[Exercise aim]: Without any pictures, output the records exactly as they are.

[Listed records]:
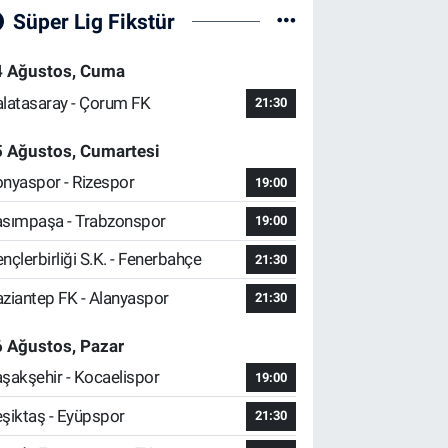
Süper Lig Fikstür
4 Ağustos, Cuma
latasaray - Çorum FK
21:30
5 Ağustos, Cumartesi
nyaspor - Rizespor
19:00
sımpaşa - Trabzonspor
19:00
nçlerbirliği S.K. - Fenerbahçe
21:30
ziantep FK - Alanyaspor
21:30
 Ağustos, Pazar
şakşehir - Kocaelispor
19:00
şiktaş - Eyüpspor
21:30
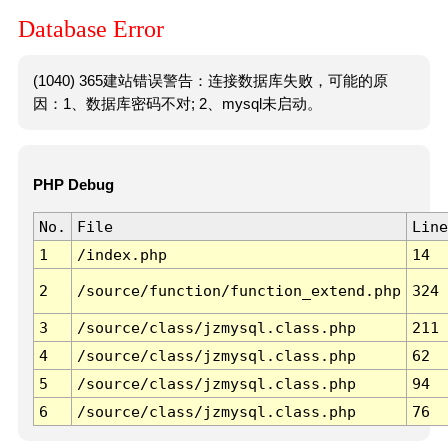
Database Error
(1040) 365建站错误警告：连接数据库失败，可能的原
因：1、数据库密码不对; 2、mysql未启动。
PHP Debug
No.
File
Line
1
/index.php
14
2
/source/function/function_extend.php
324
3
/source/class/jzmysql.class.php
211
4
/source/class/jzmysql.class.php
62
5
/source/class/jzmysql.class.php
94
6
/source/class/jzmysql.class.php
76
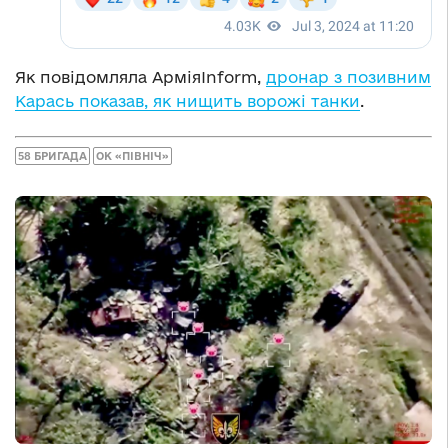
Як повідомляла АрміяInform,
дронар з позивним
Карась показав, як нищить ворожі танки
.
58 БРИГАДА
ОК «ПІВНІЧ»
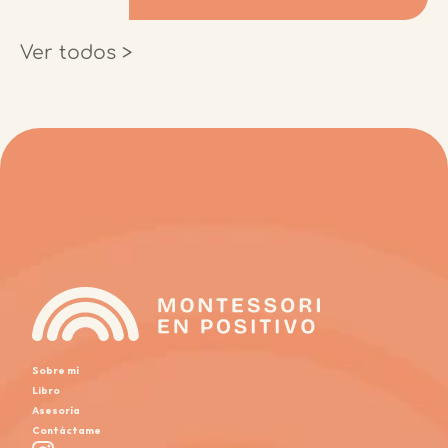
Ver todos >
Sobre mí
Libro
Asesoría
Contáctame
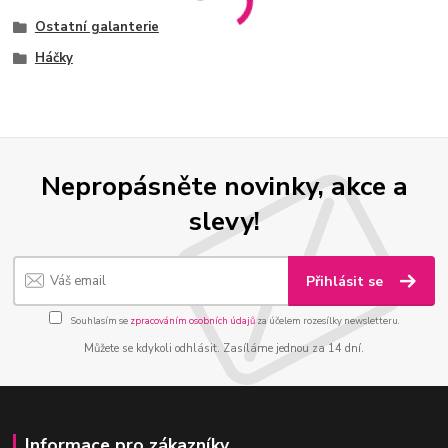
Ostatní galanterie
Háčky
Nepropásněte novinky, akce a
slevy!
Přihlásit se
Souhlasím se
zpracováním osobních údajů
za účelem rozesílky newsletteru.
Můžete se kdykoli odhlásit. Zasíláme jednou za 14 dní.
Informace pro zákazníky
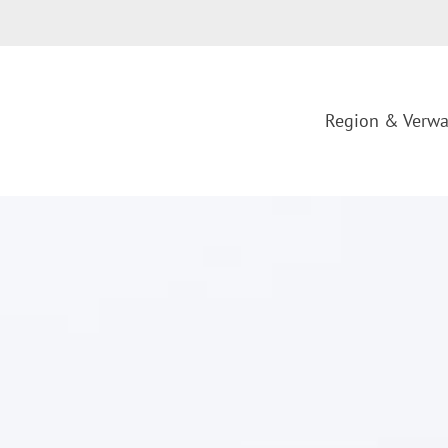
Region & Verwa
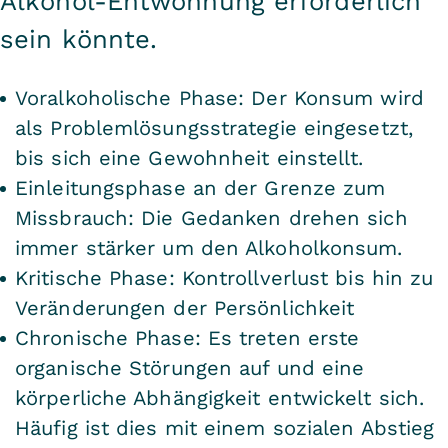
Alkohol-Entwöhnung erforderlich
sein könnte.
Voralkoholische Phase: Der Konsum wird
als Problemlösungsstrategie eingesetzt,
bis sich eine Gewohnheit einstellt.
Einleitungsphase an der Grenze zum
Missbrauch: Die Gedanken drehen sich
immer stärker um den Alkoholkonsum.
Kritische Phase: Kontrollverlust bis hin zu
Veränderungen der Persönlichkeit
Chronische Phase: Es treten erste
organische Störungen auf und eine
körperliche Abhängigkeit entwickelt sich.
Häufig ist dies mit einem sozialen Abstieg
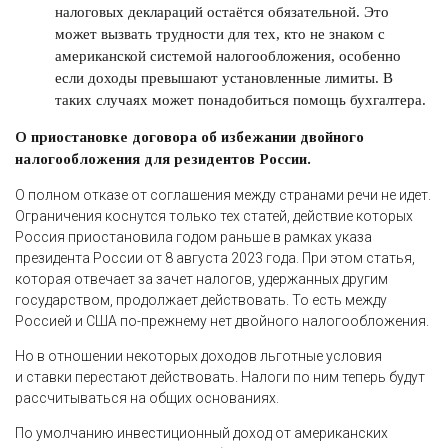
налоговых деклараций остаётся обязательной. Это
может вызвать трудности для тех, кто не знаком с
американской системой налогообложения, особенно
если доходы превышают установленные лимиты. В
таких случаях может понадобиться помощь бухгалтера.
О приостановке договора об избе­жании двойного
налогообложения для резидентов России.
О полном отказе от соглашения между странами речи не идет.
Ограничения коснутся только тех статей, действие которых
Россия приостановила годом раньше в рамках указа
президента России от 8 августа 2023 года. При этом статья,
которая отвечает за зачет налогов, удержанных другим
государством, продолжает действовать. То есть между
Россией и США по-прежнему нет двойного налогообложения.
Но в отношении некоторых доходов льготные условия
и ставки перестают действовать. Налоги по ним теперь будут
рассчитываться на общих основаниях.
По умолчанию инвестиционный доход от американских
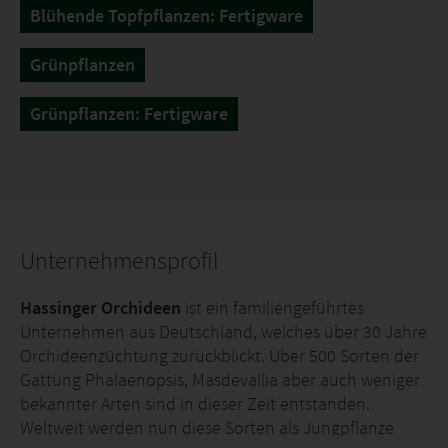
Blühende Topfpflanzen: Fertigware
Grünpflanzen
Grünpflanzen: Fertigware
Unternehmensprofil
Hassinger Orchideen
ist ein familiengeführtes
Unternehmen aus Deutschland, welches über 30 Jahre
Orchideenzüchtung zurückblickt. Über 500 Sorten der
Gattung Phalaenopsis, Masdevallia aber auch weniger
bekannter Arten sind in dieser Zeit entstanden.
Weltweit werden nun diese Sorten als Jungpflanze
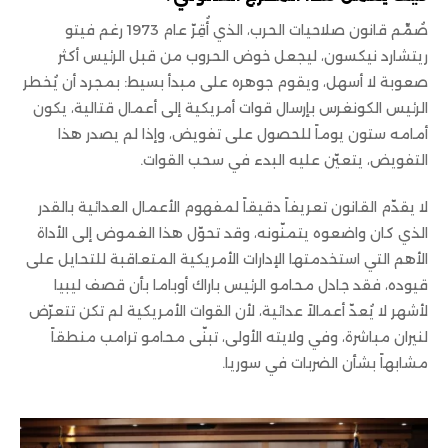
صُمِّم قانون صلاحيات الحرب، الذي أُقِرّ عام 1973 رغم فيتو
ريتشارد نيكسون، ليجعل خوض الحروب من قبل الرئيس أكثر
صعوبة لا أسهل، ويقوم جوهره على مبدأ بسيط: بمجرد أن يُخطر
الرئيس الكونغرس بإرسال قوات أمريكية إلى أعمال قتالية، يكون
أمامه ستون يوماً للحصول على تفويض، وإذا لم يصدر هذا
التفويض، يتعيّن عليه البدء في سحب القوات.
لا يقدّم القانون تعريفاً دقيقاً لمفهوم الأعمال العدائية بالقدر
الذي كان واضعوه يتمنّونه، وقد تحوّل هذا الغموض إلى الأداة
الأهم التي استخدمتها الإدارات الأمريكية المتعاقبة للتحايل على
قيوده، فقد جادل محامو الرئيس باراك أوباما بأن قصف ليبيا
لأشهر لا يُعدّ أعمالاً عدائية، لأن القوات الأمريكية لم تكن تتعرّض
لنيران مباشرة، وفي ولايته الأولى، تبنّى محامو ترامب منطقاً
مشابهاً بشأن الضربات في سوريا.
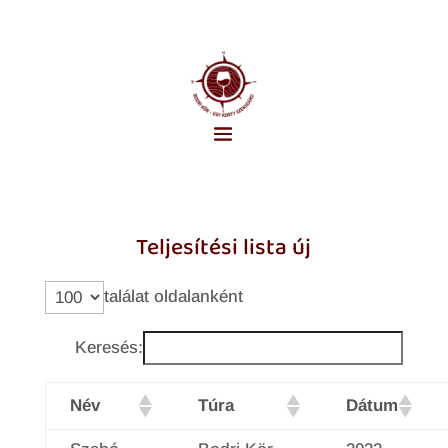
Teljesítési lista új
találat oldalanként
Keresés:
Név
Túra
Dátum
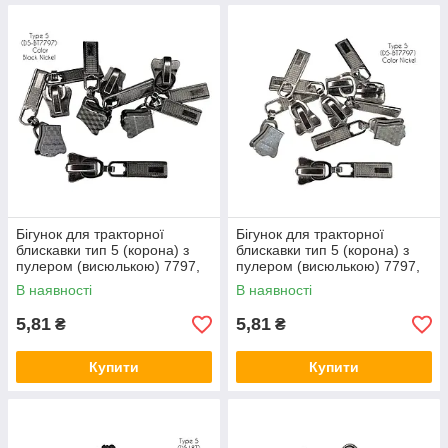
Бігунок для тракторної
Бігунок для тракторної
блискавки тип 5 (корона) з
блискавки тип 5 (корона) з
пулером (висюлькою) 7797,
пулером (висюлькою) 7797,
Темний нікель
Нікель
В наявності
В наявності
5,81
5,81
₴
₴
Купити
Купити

[Answer box]:
Süper Lig Fikstür
4 Ağustos, Cuma
latasaray - Çorum FK
21:30
5 Ağustos, Cumartesi
nyaspor - Rizespor
19:00
sımpaşa - Trabzonspor
19:00
nçlerbirliği S.K. - Fenerbahçe
21:30
ziantep FK - Alanyaspor
21:30
 Ağustos, Pazar
şakşehir - Kocaelispor
19:00
şiktaş - Eyüpspor
21:30
Database Error
(1040) 365建站错误警告：连接数据库失败，可能的原
因：1、数据库密码不对; 2、mysql未启动。
PHP Debug
No.
File
Line
1
/index.php
14
2
/source/function/function_extend.php
324
3
/source/class/jzmysql.class.php
211
4
/source/class/jzmysql.class.php
62
5
/source/class/jzmysql.class.php
94
6
/source/class/jzmysql.class.php
76
Як повідомляла АрміяInform,
дронар з позивним
Карась показав, як нищить ворожі танки
.
58 БРИГАДА
ОК «ПІВНІЧ»
Ver todos >
Sobre mí
Libro
Asesoría
Contáctame
Ostatní galanterie
Háčky
Nepropásněte novinky, akce a
slevy!
Přihlásit se
Souhlasím se
zpracováním osobních údajů
za účelem rozesílky newsletteru.
Můžete se kdykoli odhlásit. Zasíláme jednou za 14 dní.
Informace pro zákazníky
Region & Verwa
Alkohol-Entwöhnung erforderlich
sein könnte.
Voralkoholische Phase: Der Konsum wird
als Problemlösungsstrategie eingesetzt,
bis sich eine Gewohnheit einstellt.
Einleitungsphase an der Grenze zum
Missbrauch: Die Gedanken drehen sich
immer stärker um den Alkoholkonsum.
Kritische Phase: Kontrollverlust bis hin zu
Veränderungen der Persönlichkeit
Chronische Phase: Es treten erste
organische Störungen auf und eine
körperliche Abhängigkeit entwickelt sich.
Häufig ist dies mit einem sozialen Abstieg
налоговых деклараций остаётся обязательной. Это
может вызвать трудности для тех, кто не знаком с
американской системой налогообложения, особенно
если доходы превышают установленные лимиты. В
таких случаях может понадобиться помощь бухгалтера.
О приостановке договора об избе­жании двойного
налогообложения для резидентов России.
О полном отказе от соглашения между странами речи не идет.
Ограничения коснутся только тех статей, действие которых
Россия приостановила годом раньше в рамках указа
президента России от 8 августа 2023 года. При этом статья,
которая отвечает за зачет налогов, удержанных другим
государством, продолжает действовать. То есть между
Россией и США по-прежнему нет двойного налогообложения.
Но в отношении некоторых доходов льготные условия
и ставки перестают действовать. Налоги по ним теперь будут
рассчитываться на общих основаниях.
По умолчанию инвестиционный доход от американских
Blühende Topfpflanzen: Fertigware
Grünpflanzen
Grünpflanzen: Fertigware
Unternehmensprofil
Hassinger Orchideen
ist ein familiengeführtes
Unternehmen aus Deutschland, welches über 30 Jahre
Orchideenzüchtung zurückblickt. Über 500 Sorten der
Gattung Phalaenopsis, Masdevallia aber auch weniger
bekannter Arten sind in dieser Zeit entstanden.
Weltweit werden nun diese Sorten als Jungpflanze
صُمِّم قانون صلاحيات الحرب، الذي أُقِرّ عام 1973 رغم فيتو
ريتشارد نيكسون، ليجعل خوض الحروب من قبل الرئيس أكثر
صعوبة لا أسهل، ويقوم جوهره على مبدأ بسيط: بمجرد أن يُخطر
الرئيس الكونغرس بإرسال قوات أمريكية إلى أعمال قتالية، يكون
أمامه ستون يوماً للحصول على تفويض، وإذا لم يصدر هذا
التفويض، يتعيّن عليه البدء في سحب القوات.
لا يقدّم القانون تعريفاً دقيقاً لمفهوم الأعمال العدائية بالقدر
الذي كان واضعوه يتمنّونه، وقد تحوّل هذا الغموض إلى الأداة
الأهم التي استخدمتها الإدارات الأمريكية المتعاقبة للتحايل على
قيوده، فقد جادل محامو الرئيس باراك أوباما بأن قصف ليبيا
لأشهر لا يُعدّ أعمالاً عدائية، لأن القوات الأمريكية لم تكن تتعرّض
لنيران مباشرة، وفي ولايته الأولى، تبنّى محامو ترامب منطقاً
مشابهاً بشأن الضربات في سوريا.
Teljesítési lista új
találat oldalanként
Keresés:
Név
Túra
Dátum
Бігунок для тракторної
Бігунок для тракторної
блискавки тип 5 (корона) з
блискавки тип 5 (корона) з
пулером (висюлькою) 7797,
пулером (висюлькою) 7797,
Темний нікель
Нікель
В наявності
В наявності
5,81
5,81
₴
₴
Купити
Купити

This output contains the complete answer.